Examine the material below. Gather every line in which the string "Riesa" appears.
=== Begin Enclosure ===
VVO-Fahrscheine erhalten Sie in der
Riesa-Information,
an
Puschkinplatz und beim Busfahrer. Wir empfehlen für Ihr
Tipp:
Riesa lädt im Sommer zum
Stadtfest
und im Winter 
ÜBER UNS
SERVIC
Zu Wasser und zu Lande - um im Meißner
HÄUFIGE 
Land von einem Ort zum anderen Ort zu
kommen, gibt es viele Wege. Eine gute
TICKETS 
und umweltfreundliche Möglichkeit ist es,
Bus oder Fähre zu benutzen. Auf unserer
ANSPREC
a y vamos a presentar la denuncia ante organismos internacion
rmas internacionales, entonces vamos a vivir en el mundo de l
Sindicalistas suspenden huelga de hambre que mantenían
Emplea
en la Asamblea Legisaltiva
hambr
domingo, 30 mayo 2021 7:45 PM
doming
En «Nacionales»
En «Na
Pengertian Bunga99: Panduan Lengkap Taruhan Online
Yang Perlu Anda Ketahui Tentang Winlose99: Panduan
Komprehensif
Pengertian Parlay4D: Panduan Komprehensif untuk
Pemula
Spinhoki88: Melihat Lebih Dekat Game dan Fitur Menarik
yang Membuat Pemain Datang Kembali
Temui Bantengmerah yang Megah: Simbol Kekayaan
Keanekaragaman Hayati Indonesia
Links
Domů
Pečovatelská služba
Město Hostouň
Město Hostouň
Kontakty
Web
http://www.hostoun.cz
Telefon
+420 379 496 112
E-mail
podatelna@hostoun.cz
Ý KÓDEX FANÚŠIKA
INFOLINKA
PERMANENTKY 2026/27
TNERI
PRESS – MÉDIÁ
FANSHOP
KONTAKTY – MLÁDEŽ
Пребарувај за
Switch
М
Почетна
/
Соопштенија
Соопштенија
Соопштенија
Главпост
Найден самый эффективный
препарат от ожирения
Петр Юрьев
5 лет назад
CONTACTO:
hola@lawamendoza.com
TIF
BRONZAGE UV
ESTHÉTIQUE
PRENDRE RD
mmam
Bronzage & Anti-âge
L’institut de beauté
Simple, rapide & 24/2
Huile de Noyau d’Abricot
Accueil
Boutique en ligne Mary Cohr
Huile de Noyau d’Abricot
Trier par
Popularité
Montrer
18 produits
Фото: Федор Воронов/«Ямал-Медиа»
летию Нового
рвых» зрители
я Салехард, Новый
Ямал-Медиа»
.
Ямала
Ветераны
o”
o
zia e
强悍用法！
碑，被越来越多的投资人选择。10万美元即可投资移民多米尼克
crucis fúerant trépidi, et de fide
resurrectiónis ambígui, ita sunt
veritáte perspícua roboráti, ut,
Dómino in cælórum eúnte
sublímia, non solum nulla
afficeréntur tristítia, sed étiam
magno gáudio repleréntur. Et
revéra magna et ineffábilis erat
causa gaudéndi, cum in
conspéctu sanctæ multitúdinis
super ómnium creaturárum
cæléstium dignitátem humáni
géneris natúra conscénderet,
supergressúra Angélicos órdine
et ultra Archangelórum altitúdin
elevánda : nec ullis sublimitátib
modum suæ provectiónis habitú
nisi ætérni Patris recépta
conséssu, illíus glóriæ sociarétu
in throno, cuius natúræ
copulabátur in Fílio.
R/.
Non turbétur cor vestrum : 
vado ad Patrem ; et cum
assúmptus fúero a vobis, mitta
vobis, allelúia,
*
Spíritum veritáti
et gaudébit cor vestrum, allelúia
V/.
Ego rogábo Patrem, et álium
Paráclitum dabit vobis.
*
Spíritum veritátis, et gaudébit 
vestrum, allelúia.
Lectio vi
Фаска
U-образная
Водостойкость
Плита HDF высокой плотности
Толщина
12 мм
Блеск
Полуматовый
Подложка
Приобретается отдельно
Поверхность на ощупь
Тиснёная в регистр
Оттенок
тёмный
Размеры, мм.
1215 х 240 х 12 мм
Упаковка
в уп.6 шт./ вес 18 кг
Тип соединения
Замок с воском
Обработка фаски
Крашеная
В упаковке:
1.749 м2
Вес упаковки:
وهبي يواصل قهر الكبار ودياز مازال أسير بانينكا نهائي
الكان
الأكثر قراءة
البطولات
=== End Enclosure ===
▶ [TASK SOLUTION]
Riesa-Information,
Riesa lädt im Sommer zum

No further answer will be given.